The Greek public-school system is the site of breathtaking inefficiency: one of the lowest-ranked systems in Europe, it nonetheless employs four times as many teachers per pupil as the highest-ranked, Finland’s. Greeks who send their children to public schools simply assume that they will need to hire private tutors to make sure they actually learn something. There are three government-owned defense companies: together they have billions of euros in debts, and mounting losses.

The retirement age for Greek jobs classified as “arduous” is as early as 55 for men and 50 for women. As this is also the moment when the state begins to shovel out generous pensions, more than 600 Greek professions somehow managed to get themselves classified as arduous: hairdressers, radio announcers, waiters, musicians, and on and on and on. The Greek public health-care system spends far more on supplies than the European average—and it is not uncommon, several Greeks tell me, to see nurses and doctors leaving the job with their arms filled with paper towels and diapers and whatever else they can plunder from the supply closets.

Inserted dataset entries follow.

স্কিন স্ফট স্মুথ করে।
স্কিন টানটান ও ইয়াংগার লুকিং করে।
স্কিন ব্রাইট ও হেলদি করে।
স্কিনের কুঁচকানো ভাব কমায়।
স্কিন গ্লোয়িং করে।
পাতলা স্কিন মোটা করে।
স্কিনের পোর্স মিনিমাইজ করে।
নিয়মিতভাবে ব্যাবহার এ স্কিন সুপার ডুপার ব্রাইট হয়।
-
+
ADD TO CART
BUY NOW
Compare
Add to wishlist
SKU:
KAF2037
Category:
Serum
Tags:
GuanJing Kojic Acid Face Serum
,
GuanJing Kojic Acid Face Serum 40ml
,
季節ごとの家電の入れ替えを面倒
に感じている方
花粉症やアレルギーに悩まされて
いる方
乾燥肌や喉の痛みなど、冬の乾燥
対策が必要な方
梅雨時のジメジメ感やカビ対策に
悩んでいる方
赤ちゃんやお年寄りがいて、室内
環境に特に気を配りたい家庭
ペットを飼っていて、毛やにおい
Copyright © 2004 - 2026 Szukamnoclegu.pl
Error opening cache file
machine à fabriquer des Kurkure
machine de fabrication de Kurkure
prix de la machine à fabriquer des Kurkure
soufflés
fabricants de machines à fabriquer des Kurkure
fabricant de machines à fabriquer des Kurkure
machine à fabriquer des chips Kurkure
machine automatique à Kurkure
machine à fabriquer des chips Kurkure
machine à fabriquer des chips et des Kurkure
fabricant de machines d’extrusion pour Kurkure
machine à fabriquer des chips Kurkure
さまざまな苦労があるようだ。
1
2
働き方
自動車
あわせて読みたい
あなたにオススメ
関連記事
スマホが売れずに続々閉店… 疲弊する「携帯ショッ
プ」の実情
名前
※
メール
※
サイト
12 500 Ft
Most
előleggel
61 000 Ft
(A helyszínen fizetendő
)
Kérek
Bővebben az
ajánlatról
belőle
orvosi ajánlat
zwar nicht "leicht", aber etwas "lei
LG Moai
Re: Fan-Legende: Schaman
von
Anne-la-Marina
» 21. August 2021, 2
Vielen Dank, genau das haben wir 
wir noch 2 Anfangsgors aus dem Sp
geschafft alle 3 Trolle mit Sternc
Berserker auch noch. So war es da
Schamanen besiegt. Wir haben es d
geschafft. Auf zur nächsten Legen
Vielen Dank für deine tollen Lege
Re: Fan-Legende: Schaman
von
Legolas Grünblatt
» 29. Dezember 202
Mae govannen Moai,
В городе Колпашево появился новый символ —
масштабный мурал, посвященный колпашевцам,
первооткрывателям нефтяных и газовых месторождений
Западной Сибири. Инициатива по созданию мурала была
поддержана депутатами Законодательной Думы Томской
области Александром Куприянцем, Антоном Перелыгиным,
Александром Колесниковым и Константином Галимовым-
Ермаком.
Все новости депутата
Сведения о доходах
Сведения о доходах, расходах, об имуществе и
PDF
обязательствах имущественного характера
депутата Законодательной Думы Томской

The Greek people never learned to pay their taxes . . . because no one is ever punished. It’s like a gentleman not opening a door for a lady. Where waste ends and theft begins almost doesn’t matter; the one masks and thus enables the other. It’s simply assumed, for instance, that anyone who is working for the government is meant to be bribed. People who go to public health clinics assume they will need to bribe doctors to actually take care of them. Government ministers who have spent their lives in public service emerge from office able to afford multi-million-dollar mansions and two or three country homes.


8 posted on 11/23/2012 6:01:15 AM PST by Fzob (In matters of style, swim with the current; in matters of principle, stand like a rock. Jefferson)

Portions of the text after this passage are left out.